Quote the material below exactly as written, from the first line to the line that holds "27.9-37.2 m2", endpoints included.

● ● ●

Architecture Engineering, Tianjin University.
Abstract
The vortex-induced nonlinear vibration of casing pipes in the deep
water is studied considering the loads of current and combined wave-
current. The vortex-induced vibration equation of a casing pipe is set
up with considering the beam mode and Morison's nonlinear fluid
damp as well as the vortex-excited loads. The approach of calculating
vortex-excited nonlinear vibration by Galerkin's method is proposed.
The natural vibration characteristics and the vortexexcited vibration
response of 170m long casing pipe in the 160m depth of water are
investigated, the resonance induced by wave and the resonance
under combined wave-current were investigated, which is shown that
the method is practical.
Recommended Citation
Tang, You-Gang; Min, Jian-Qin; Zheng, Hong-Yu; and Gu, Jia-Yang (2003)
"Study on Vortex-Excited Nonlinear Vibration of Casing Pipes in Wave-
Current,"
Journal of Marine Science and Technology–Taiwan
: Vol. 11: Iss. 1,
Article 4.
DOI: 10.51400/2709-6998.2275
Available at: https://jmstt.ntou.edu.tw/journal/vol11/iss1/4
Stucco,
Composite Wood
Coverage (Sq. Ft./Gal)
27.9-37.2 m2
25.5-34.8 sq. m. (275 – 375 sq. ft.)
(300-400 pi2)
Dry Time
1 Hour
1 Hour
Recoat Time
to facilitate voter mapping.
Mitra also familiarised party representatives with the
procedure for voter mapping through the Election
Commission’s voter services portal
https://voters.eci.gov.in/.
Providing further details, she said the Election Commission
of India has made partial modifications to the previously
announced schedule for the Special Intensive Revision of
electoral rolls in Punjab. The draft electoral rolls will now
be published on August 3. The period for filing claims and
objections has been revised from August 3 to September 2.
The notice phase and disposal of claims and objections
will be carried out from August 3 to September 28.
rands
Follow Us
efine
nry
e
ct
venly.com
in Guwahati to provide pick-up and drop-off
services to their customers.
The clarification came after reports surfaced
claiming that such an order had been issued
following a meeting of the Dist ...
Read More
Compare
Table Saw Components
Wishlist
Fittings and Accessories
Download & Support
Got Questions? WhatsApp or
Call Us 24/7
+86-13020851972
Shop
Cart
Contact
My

● ● ●

_Result of this task_
Architecture Engineering, Tianjin University.
Abstract
The vortex-induced nonlinear vibration of casing pipes in the deep
water is studied considering the loads of current and combined wave-
current. The vortex-induced vibration equation of a casing pipe is set
up with considering the beam mode and Morison's nonlinear fluid
damp as well as the vortex-excited loads. The approach of calculating
vortex-excited nonlinear vibration by Galerkin's method is proposed.
The natural vibration characteristics and the vortexexcited vibration
response of 170m long casing pipe in the 160m depth of water are
investigated, the resonance induced by wave and the resonance
under combined wave-current were investigated, which is shown that
the method is practical.
Recommended Citation
Tang, You-Gang; Min, Jian-Qin; Zheng, Hong-Yu; and Gu, Jia-Yang (2003)
"Study on Vortex-Excited Nonlinear Vibration of Casing Pipes in Wave-
Current,"
Journal of Marine Science and Technology–Taiwan
: Vol. 11: Iss. 1,
Article 4.
DOI: 10.51400/2709-6998.2275
Available at: https://jmstt.ntou.edu.tw/journal/vol11/iss1/4
Stucco,
Composite Wood
Coverage (Sq. Ft./Gal)
27.9-37.2 m2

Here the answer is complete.